This demos the 0+ syntax in the formula mini-language in R. (This is what you use to define models with the lm function.)
First, go get your data and check it out.
remotes::install_github("allisonhorst/palmerpenguins")
## Skipping install of 'palmerpenguins' from a github remote, the SHA1 (aee26b51) has not changed since last install.
## Use `force = TRUE` to force installation
library(palmerpenguins)
data(package = 'palmerpenguins')
data(penguins)
names(penguins)
## [1] "species" "island" "bill_length_mm"
## [4] "bill_depth_mm" "flipper_length_mm" "body_mass_g"
## [7] "sex"
levels(penguins$species)
## [1] "Adelie" "Chinstrap" "Gentoo"
Without 0+, this chooses one of the species to be a reference group. The other species are compared against this ref group.
mod1 <- lm(bill_length_mm~species, data=penguins)
summary(mod1)
##
## Call:
## lm(formula = bill_length_mm ~ species, data = penguins)
##
## Residuals:
## Min 1Q Median 3Q Max
## -7.9338 -2.2049 0.0086 2.0662 12.0951
##
## Coefficients:
## Estimate Std. Error t value Pr(>|t|)
## (Intercept) 38.7914 0.2409 161.05 <2e-16 ***
## speciesChinstrap 10.0424 0.4323 23.23 <2e-16 ***
## speciesGentoo 8.7135 0.3595 24.24 <2e-16 ***
## ---
## Signif. codes: 0 '***' 0.001 '**' 0.01 '*' 0.05 '.' 0.1 ' ' 1
##
## Residual standard error: 2.96 on 339 degrees of freedom
## (2 observations deleted due to missingness)

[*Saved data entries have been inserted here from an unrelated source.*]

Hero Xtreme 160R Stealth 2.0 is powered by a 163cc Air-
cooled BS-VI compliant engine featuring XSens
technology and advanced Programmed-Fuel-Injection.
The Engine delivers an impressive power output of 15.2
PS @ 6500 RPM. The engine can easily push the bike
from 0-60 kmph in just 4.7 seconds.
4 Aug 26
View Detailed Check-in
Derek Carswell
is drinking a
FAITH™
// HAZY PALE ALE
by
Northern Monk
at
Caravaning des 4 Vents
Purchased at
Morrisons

## Multiple R-squared: 0.7078, Adjusted R-squared: 0.7061
## F-statistic: 410.6 on 2 and 339 DF, p-value: < 2.2e-16
The predicted bill length for Adelie species:
coef(mod1)[1]
## (Intercept)
## 38.79139
The predicted bill length for the chinstrap species:
coef(mod1)[1] + coef(mod1)[2]
## (Intercept)
## 48.83382
The predicted bill length for the Gentoo species:
coef(mod1)[1] + coef(mod1)[3]
## (Intercept)
## 47.50488
With 0+, we have no reference group. We just get the predicted bill length for each species.

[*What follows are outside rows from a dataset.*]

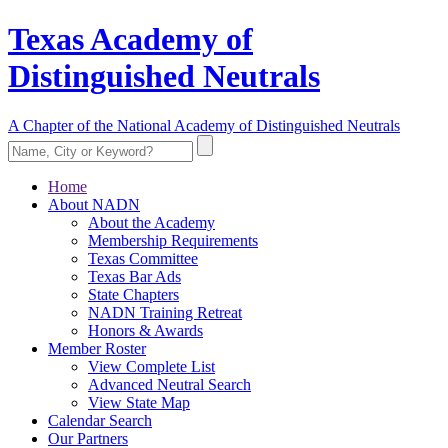
Texas Academy of
Distinguished Neutrals
A Chapter of the National Academy of Distinguished Neutrals
Home
About NADN
About the Academy
Membership Requirements
Texas Committee
Texas Bar Ads
State Chapters
NADN Training Retreat
Honors & Awards
Member Roster
View Complete List
Advanced Neutral Search
View State Map
Calendar Search
Our Partners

mod2 <- lm(bill_length_mm~ 0+ species, data=penguins)
summary(mod2)
##
## Call:
## lm(formula = bill_length_mm ~ 0 + species, data = penguins)
##
## Residuals:
## Min 1Q Median 3Q Max
## -7.9338 -2.2049 0.0086 2.0662 12.0951
##
## Coefficients:
## Estimate Std. Error t value Pr(>|t|)
## speciesAdelie 38.7914 0.2409 161.0 <2e-16 ***
## speciesChinstrap 48.8338 0.3589 136.1 <2e-16 ***
## speciesGentoo 47.5049 0.2669 178.0 <2e-16 ***
## ---
## Signif. codes: 0 '***' 0.001 '**' 0.01 '*' 0.05 '.' 0.1 ' ' 1
##
## Residual standard error: 2.96 on 339 degrees of freedom
## (2 observations deleted due to missingness)
## Multiple R-squared: 0.9956, Adjusted R-squared: 0.9955
## F-statistic: 2.538e+04 on 3 and 339 DF, p-value: < 2.2e-16
Here are the predicted bill lengths for each species:
coef(mod2)
## speciesAdelie speciesChinstrap speciesGentoo
## 38.79139 48.83382 47.50488
You can see the predictions end up being the same either way. It’s just how you want to talk about the predictions. mod1 is particularly useful if the goal is compare Chinstrap and Gentoo against Adelie. mod2 is particularly useful if we don’t care about the comparison (if we just care about each species’ bill length).
It can be useful to say: “I am 5’9” and my brother is 6’" Or it can be useful to say “I am 5’9” and my brother is 3 inches taller than me." The two statements say the same thing (you can figure out my brother is 6feet tall by adding 3 inches to 5foot9). The second way (“I am 5’9” and my brother is 3 inches taller than me.“) uses me as a reference group. The first message (”I am 5’9" and my brother is 6’“) has no such reference group. Finally, we could make my brother the reference group by saying:”My brother is 6 feet tall and I’m 3 inches shorter than him."